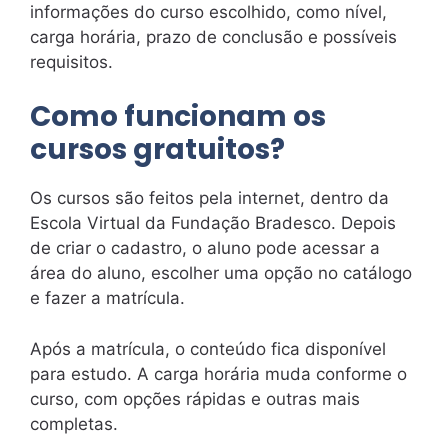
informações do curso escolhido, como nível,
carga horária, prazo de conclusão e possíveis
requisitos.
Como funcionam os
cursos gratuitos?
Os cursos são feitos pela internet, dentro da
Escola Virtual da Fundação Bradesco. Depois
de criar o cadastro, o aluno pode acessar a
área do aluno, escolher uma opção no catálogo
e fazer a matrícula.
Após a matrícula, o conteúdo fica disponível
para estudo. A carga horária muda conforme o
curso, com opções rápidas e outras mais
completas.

_ _ _

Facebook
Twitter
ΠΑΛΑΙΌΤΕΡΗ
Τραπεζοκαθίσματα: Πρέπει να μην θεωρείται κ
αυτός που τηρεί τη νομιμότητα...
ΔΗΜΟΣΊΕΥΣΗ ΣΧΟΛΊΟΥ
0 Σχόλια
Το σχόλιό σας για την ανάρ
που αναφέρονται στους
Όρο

_ _ _

Using the material above, work out how many lines contain the string "carga". Give the number only.

2